**DATA EXTRACTS**:
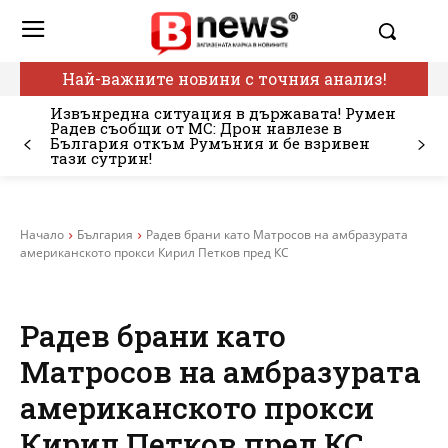
Най-важните новини с точния анализ!
Извънредна ситуация в държавата! Румен
Радев съобщи от МС: Дрон навлезе в
България откъм Румъния и бе взривен
тази сутрин!
Начало
България
Радев брани като Матросов на амбразурата
американското прокси Кирил Петков пред КС
Радев брани като
Матросов на амбразурата
американското прокси
Кирил Петков пред КС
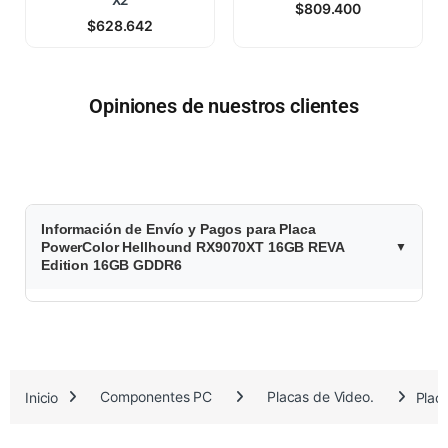
$
809.400
$
628.642
Opiniones de nuestros clientes
$
Información de Envío y Pagos para Placa
1
PowerColor Hellhound RX9070XT 16GB REVA
Edition 16GB GDDR6
.
5
9
Inicio
Componentes PC
Placas de Video.
Plac
8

**PROBLEM STATEMENT**: Scan the records above for the word "прокси". Copy each line that has it.

**EXPECTED ANSWER**:
американското прокси Кирил Петков пред КС
американското прокси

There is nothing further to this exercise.